• [DATA FOR THIS TASK]
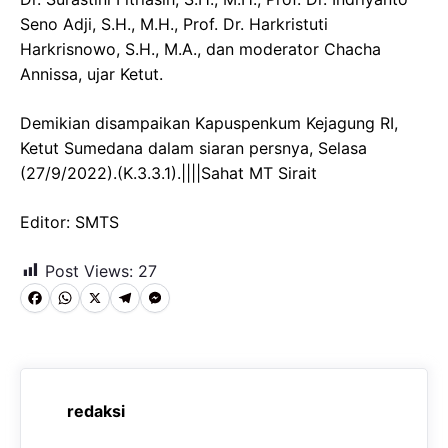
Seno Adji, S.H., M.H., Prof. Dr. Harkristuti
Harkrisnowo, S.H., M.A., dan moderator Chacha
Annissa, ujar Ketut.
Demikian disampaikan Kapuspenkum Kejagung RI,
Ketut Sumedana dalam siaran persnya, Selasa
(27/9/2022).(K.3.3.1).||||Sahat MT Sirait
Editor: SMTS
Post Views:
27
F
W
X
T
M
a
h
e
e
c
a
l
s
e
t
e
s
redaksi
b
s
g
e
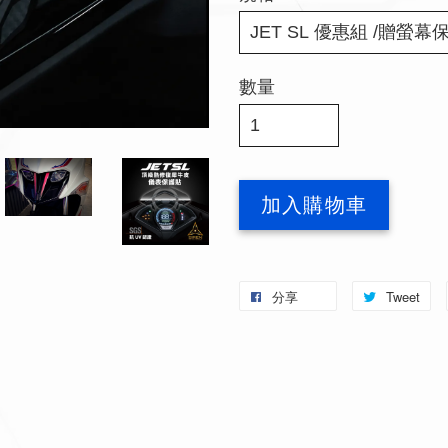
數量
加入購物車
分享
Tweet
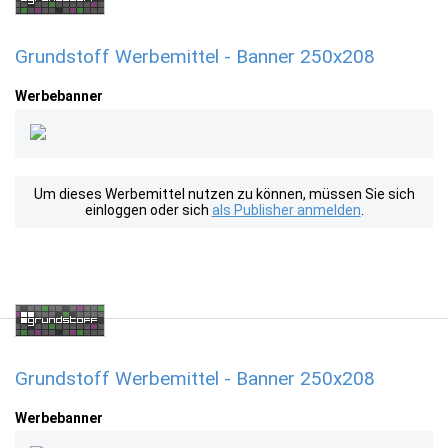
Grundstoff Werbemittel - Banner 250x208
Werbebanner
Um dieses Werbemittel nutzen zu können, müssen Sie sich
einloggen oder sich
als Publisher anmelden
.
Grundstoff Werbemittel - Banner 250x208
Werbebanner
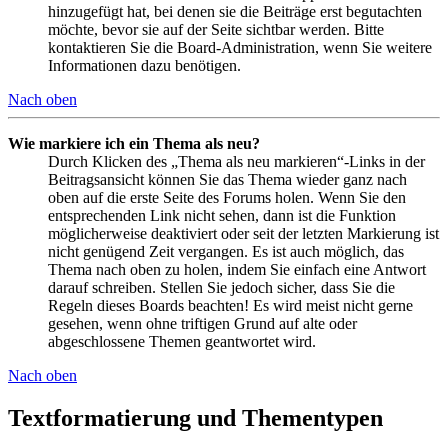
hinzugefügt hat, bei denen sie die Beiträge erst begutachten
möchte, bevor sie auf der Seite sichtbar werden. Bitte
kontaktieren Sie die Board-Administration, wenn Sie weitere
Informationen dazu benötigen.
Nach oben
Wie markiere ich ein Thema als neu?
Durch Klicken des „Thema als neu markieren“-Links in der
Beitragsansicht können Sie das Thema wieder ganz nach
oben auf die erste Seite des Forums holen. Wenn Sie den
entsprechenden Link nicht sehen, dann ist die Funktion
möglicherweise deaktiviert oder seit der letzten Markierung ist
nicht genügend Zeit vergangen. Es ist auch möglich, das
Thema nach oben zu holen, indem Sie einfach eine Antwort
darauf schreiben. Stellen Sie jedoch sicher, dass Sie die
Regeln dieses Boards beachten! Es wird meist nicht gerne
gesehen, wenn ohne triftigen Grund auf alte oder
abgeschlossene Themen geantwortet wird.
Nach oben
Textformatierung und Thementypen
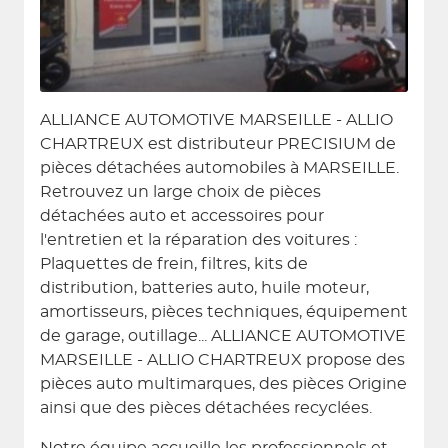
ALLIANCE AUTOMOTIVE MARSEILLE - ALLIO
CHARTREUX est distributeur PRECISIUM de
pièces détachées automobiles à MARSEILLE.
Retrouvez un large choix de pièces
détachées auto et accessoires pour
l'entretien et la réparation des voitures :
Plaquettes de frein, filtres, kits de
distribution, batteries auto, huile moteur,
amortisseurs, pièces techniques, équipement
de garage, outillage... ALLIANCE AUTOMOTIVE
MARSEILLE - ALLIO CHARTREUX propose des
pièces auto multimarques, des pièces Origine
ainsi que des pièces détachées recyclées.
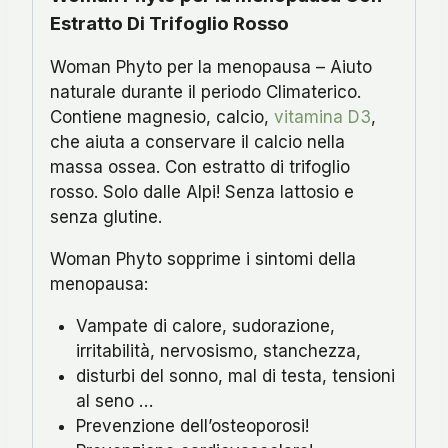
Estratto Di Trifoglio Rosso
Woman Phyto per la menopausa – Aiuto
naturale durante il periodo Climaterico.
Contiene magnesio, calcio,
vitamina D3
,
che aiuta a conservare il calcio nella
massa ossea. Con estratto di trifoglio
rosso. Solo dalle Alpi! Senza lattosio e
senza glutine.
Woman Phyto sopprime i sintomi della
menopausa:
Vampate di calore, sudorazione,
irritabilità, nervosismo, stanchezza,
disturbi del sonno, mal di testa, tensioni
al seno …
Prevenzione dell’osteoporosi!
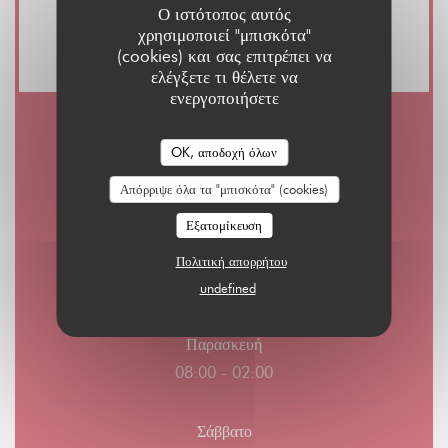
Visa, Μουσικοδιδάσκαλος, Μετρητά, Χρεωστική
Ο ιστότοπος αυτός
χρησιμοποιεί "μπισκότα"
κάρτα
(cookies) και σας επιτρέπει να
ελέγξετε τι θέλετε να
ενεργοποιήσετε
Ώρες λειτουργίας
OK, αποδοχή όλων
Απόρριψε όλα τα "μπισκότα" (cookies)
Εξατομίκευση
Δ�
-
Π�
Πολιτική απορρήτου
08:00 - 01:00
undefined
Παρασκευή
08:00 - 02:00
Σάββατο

• [EXERCISE INSTRUCTIONS] Restate, line by line and word for word, everything from the top of the material through the line that contains "Regeln dieses Boards". Leave pictures out.

• [ANSWER TO THIS EXERCISE]
Seno Adji, S.H., M.H., Prof. Dr. Harkristuti
Harkrisnowo, S.H., M.A., dan moderator Chacha
Annissa, ujar Ketut.
Demikian disampaikan Kapuspenkum Kejagung RI,
Ketut Sumedana dalam siaran persnya, Selasa
(27/9/2022).(K.3.3.1).||||Sahat MT Sirait
Editor: SMTS
Post Views:
27
F
W
X
T
M
a
h
e
e
c
a
l
s
e
t
e
s
redaksi
b
s
g
e
數量
加入購物車
分享
Tweet
Grundstoff Werbemittel - Banner 250x208
Werbebanner
Um dieses Werbemittel nutzen zu können, müssen Sie sich
einloggen oder sich
als Publisher anmelden
.
Grundstoff Werbemittel - Banner 250x208
Werbebanner
hinzugefügt hat, bei denen sie die Beiträge erst begutachten
möchte, bevor sie auf der Seite sichtbar werden. Bitte
kontaktieren Sie die Board-Administration, wenn Sie weitere
Informationen dazu benötigen.
Nach oben
Wie markiere ich ein Thema als neu?
Durch Klicken des „Thema als neu markieren“-Links in der
Beitragsansicht können Sie das Thema wieder ganz nach
oben auf die erste Seite des Forums holen. Wenn Sie den
entsprechenden Link nicht sehen, dann ist die Funktion
möglicherweise deaktiviert oder seit der letzten Markierung ist
nicht genügend Zeit vergangen. Es ist auch möglich, das
Thema nach oben zu holen, indem Sie einfach eine Antwort
darauf schreiben. Stellen Sie jedoch sicher, dass Sie die
Regeln dieses Boards beachten! Es wird meist nicht gerne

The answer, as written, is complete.